Here are five things worth paying attention to this week. These are designed to expose you to a perspective you may not normally come across in your daily lives.
1. The Lectionary for June 14 (Gen. 18:1-15; 21:1-7) opened a rich discussion of Sarah, Abraham and Isaac and how laughter, doubt, and faith come together as we respond to impossible situations. Irony, contradiction, bitter laughter and dark humor can help us face the current situation, stand back, gain distance, clarify sight and deepen hope, faith, trust, or resignation. We quoted our favorite hymn that prays for “homes with love and laughter filled.” We named current prophets of humor and wit who assist us (Colbert, Fallon, Kimmel, Myers, Noah) and gave highest praise to the Netflix show Afterlife for its depth of understanding of grief, loss, death and the acute pain of mourning.

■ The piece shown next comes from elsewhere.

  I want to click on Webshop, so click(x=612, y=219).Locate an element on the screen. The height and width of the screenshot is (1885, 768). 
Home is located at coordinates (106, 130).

2. Heresy or apostasy? We are embarrassed to even talk to each other about “White Blessing,” the new theology of white privilege (racial supremism) proclaimed by an Atlanta megachurch pastor who calls slavery “a Divine gift for White people.” The Reverend Louie Giglio of Passion City Church in Atlanta claims slavery provided the frame for all the privilege white U.S. Americans enjoy. Heresy is believing what’s right but getting it wrong; Apostasy is believing what’s wrong and getting it accurately and diabolically right. If all idolatry is apostasy, what is self idolization?
3. We mourn the deaths of thousands. We mourn the death of our brother, Milton Good, this past Monday. Physician, artist, a very favorite friend. We mourn him, and our grief calls up the multitude dying of COVID 19. We ask how to open the arms of the soul to embrace all who suffer. Is it humanly possible to grasp human mortality? “One death is a tragedy, a million is a statistic.” The cold statement is alleged to have originated with Joseph Stalin in response to the civil war and the famine in Ukraine. What a contrast with the Mishnah, “When one person dies, a whole world ends.” Every person is precious in God’s eyes, we conclude, every one.

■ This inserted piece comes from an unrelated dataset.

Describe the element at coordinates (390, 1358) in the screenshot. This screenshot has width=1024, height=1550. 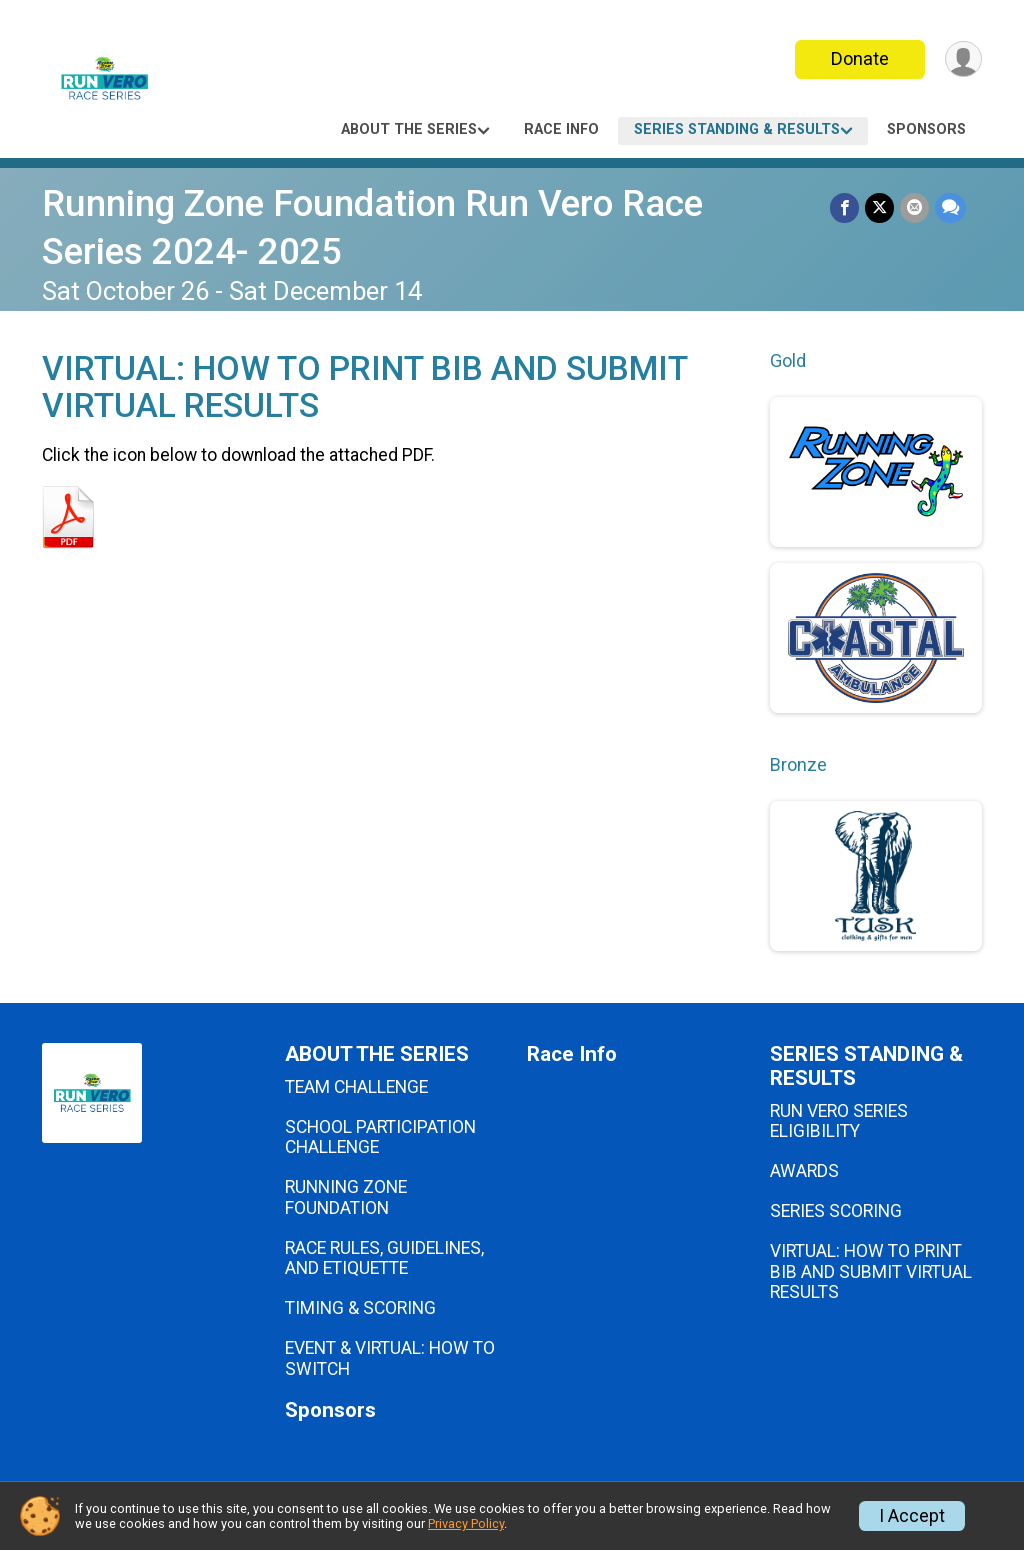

4. A Mother’s Day gift, The Four and Twenty Blackbirds Pie Book by Emily Elsen and Melissa Elsen, is a trustworthy way to awaken taste buds that have been languishing unstimulated—believe us—and we dare you to try baking your way through this collection of 60 pies. The black bottom lemon pie will live on in your tongue’s memory when many other pies, thought truly memorable, will have been forgotten.
5. Racism is Satanism. In spite of the virus we walked in the Black Lives Matter march for our community; in spite of our system-embeddedness we have to repudiate daily the blatant racism we see in our culture; in spite of years of trans-cultural living we need to repent of either the impulse to judge or the tug of passivity in the face of the evil demon of prejudice. “Racism is Satanism,” Rabbi Abraham Joshua Heschel said on Jan. 14, 1963. His sermon stays on our computer desktop and is frequently read. I recommend it to you. Sixty years old; true then, true now. We are nudging all in our church to attend this webinar on racism next week, and to read The Atlantic compendium of articles on racism from 1866 to the present as a primer in thinking and conversation.
David and Leann Augsburger are two semiretired people who co-lead a home-based church (Peace Mennonite Church, Claremont, California) and volunteer to welcome, care and connect people in the San Gabriel valley.